(Supplied records)
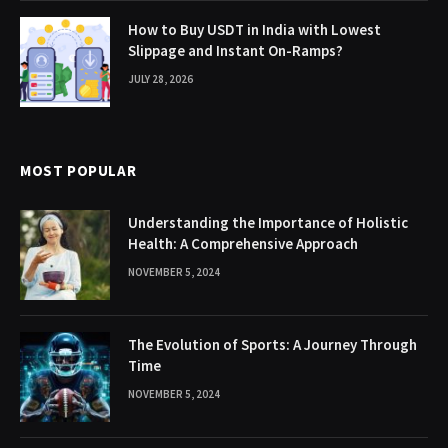
How to Buy USDT in India with Lowest
Slippage and Instant On-Ramps?
JULY 28, 2026
MOST POPULAR
Understanding the Importance of Holistic
Health: A Comprehensive Approach
NOVEMBER 5, 2024
The Evolution of Sports: A Journey Through
Time
NOVEMBER 5, 2024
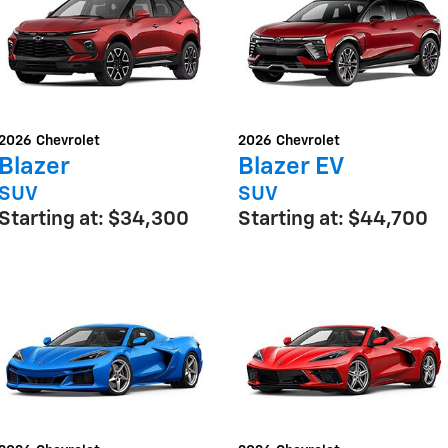
2026
Chevrolet
2026
Chevrolet
Blazer
Blazer EV
SUV
SUV
Starting at:
$34,300
Starting at:
$44,700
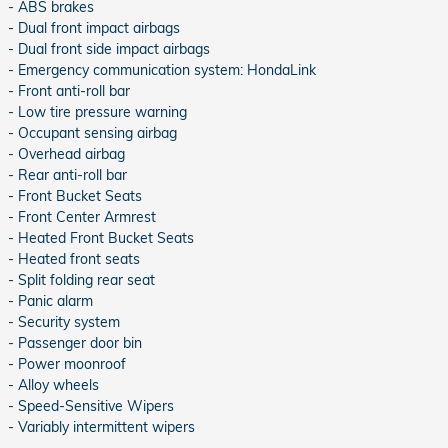
- ABS brakes
- Dual front impact airbags
- Dual front side impact airbags
- Emergency communication system: HondaLink
- Front anti-roll bar
- Low tire pressure warning
- Occupant sensing airbag
- Overhead airbag
- Rear anti-roll bar
- Front Bucket Seats
- Front Center Armrest
- Heated Front Bucket Seats
- Heated front seats
- Split folding rear seat
- Panic alarm
- Security system
- Passenger door bin
- Power moonroof
- Alloy wheels
- Speed-Sensitive Wipers
- Variably intermittent wipers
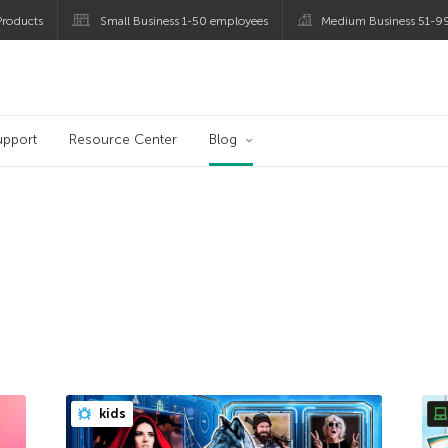
roducts
Small Business 1-50 employees
Medium Business 51-9
og
upport
Resource Center
Blog
kids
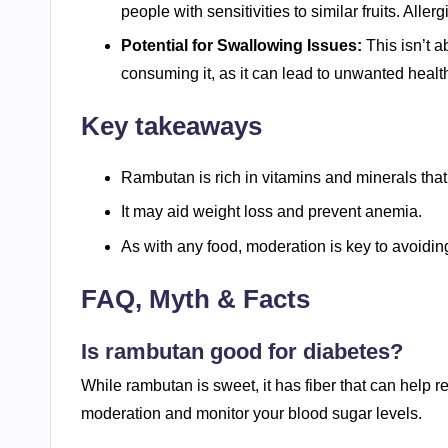
people with sensitivities to similar fruits. Aller
Potential for Swallowing Issues:
This isn’t ab
consuming it, as it can lead to unwanted healt
Key takeaways
Rambutan is rich in vitamins and minerals that
It may aid weight loss and prevent anemia.
As with any food, moderation is key to avoiding
FAQ, Myth & Facts
Is rambutan good for diabetes?
While rambutan is sweet, it has fiber that can help re
moderation and monitor your blood sugar levels.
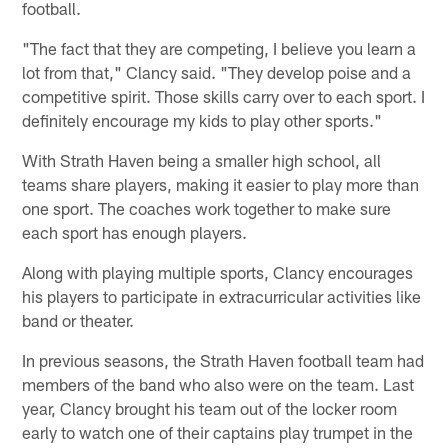
football.
"The fact that they are competing, I believe you learn a
lot from that," Clancy said. "They develop poise and a
competitive spirit. Those skills carry over to each sport. I
definitely encourage my kids to play other sports."
With Strath Haven being a smaller high school, all
teams share players, making it easier to play more than
one sport. The coaches work together to make sure
each sport has enough players.
Along with playing multiple sports, Clancy encourages
his players to participate in extracurricular activities like
band or theater.
In previous seasons, the Strath Haven football team had
members of the band who also were on the team. Last
year, Clancy brought his team out of the locker room
early to watch one of their captains play trumpet in the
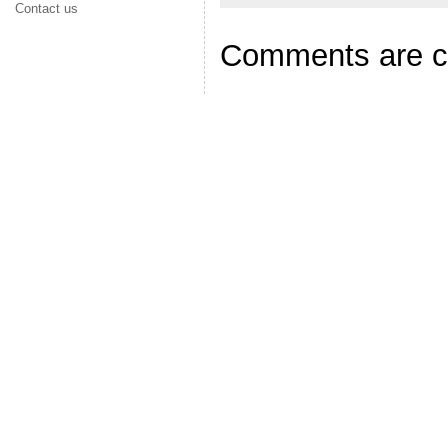
Contact us
Comments are c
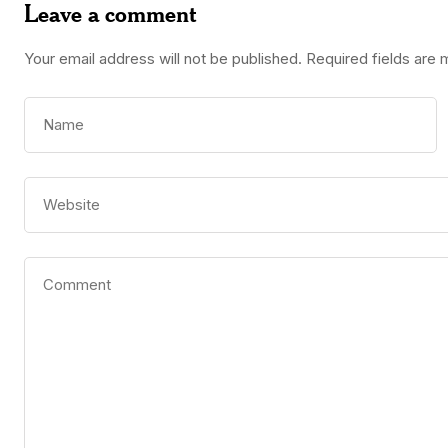
Leave a comment
Your email address will not be published.
Required fields are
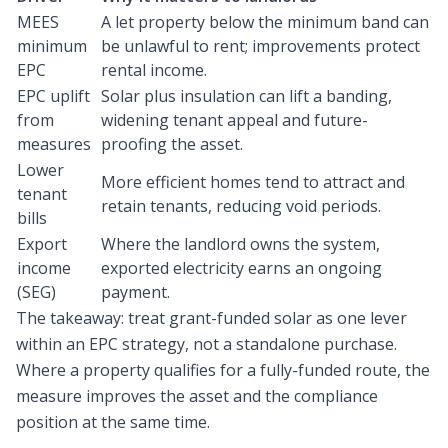
MEES
A let property below the minimum band can
minimum
be unlawful to rent; improvements protect
EPC
rental income.
EPC uplift
Solar plus insulation can lift a banding,
from
widening tenant appeal and future-
measures
proofing the asset.
Lower
More efficient homes tend to attract and
tenant
retain tenants, reducing void periods.
bills
Export
Where the landlord owns the system,
income
exported electricity earns an ongoing
(SEG)
payment.
The takeaway: treat grant-funded solar as one lever
within an EPC strategy, not a standalone purchase.
Where a property qualifies for a fully-funded route, the
measure improves the asset and the compliance
position at the same time.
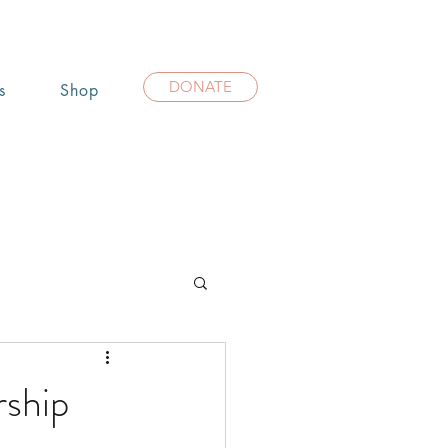
DONATE
s
Shop
rship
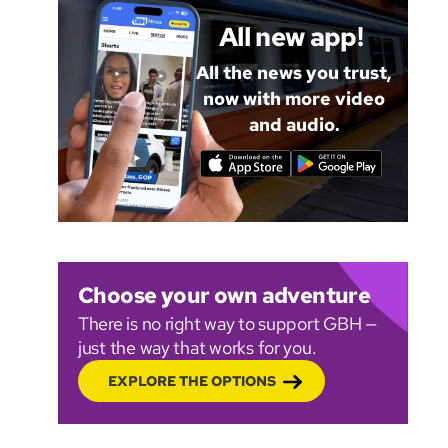
All new app!
All the news you trust,
now with more video
and audio.
Choose your own adventure
There is no right way to support GBH —
just the way that works for you.
EXPLORE THE OPTIONS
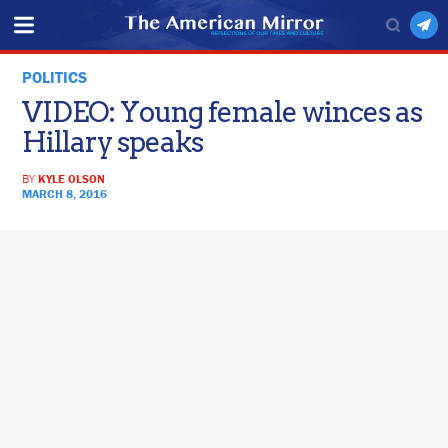
POLITICS
VIDEO: Young female winces as
Hillary speaks
BY
KYLE OLSON
MARCH 8, 2016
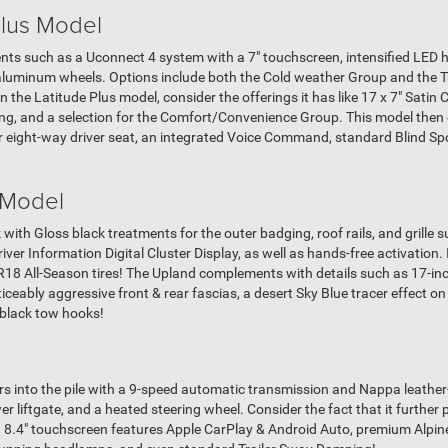
Plus Model
ts such as a Uconnect 4 system with a 7" touchscreen, intensified LED h
luminum wheels. Options include both the Cold weather Group and the Tr
the Latitude Plus model, consider the offerings it has like 17 x 7" Satin
hing, and a selection for the Comfort/Convenience Group. This model then
 eight-way driver seat, an integrated Voice Command, standard Blind Spo
 Model
 with Gloss black treatments for the outer badging, roof rails, and grille 
iver Information Digital Cluster Display, as well as hands-free activation. I
8 All-Season tires! The Upland complements with details such as 17-inc
oticeably aggressive front & rear fascias, a desert Sky Blue tracer effect 
e black tow hooks!
ers into the pile with a 9-speed automatic transmission and Nappa leather
 liftgate, and a heated steering wheel. Consider the fact that it further 
h 8.4" touchscreen features Apple CarPlay & Android Auto, premium Alpin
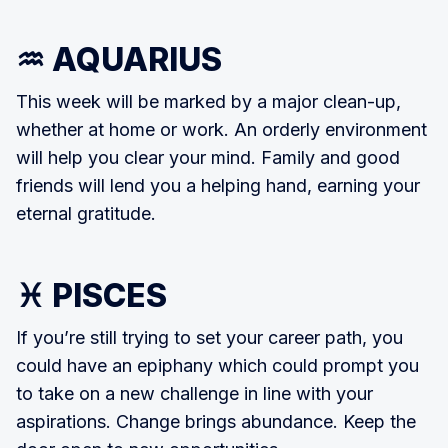
♒ AQUARIUS
This week will be marked by a major clean-up,
whether at home or work. An orderly environment
will help you clear your mind. Family and good
friends will lend you a helping hand, earning your
eternal gratitude.
♓ PISCES
If you’re still trying to set your career path, you
could have an epiphany which could prompt you
to take on a new challenge in line with your
aspirations. Change brings abundance. Keep the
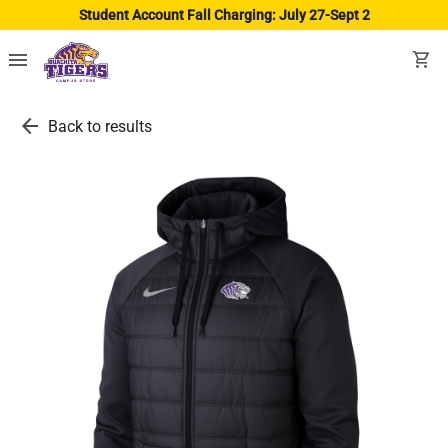
Student Account Fall Charging: July 27-Sept 2
menu
shopping_cart
arrow_back
Back to results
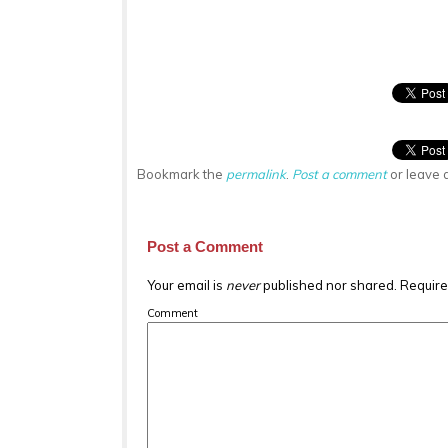
Bookmark the
permalink
.
Post a comment
or leave 
Post a Comment
Your email is
never
published nor shared. Require
Comment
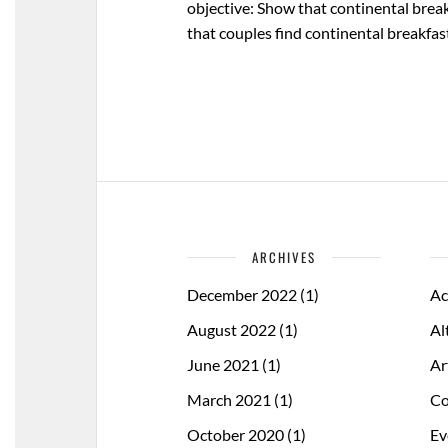
objective: Show that continental break
that couples find continental breakfast
ARCHIVES
December 2022
(1)
Ac
August 2022
(1)
Al
June 2021
(1)
Ar
March 2021
(1)
Co
October 2020
(1)
Ev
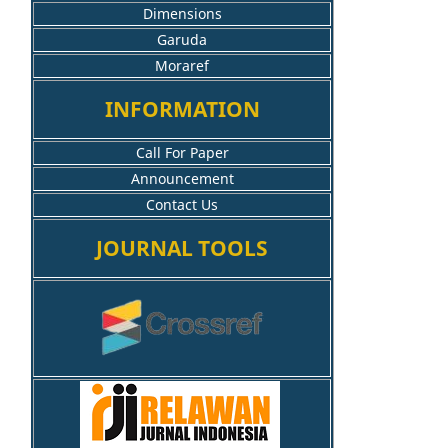
Dimensions
Garuda
Moraref
INFORMATION
Call For Paper
Announcement
Contact Us
JOURNAL TOOLS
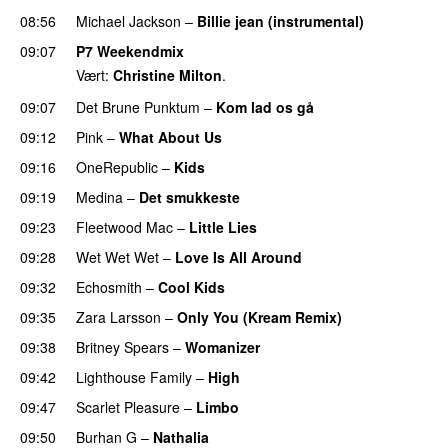
08:56
Michael Jackson
–
Billie jean (instrumental)
09:07
P7 Weekendmix
Vært:
Christine Milton
.
09:07
Det Brune Punktum
–
Kom lad os gå
09:12
Pink
–
What About Us
09:16
OneRepublic
–
Kids
09:19
Medina
–
Det smukkeste
09:23
Fleetwood Mac
–
Little Lies
09:28
Wet Wet Wet
–
Love Is All Around
09:32
Echosmith
–
Cool Kids
09:35
Zara Larsson
–
Only You (Kream Remix)
09:38
Britney Spears
–
Womanizer
09:42
Lighthouse Family
–
High
09:47
Scarlet Pleasure
–
Limbo
09:50
Burhan G
–
Nathalia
(End Supplied records)
Exercise aim
Filter the lines above, keeping and copying those that contain "like".

Response box
his players to participate in extracurricular activities like
the Latitude Plus model, consider the offerings it has like 17 x 7" Satin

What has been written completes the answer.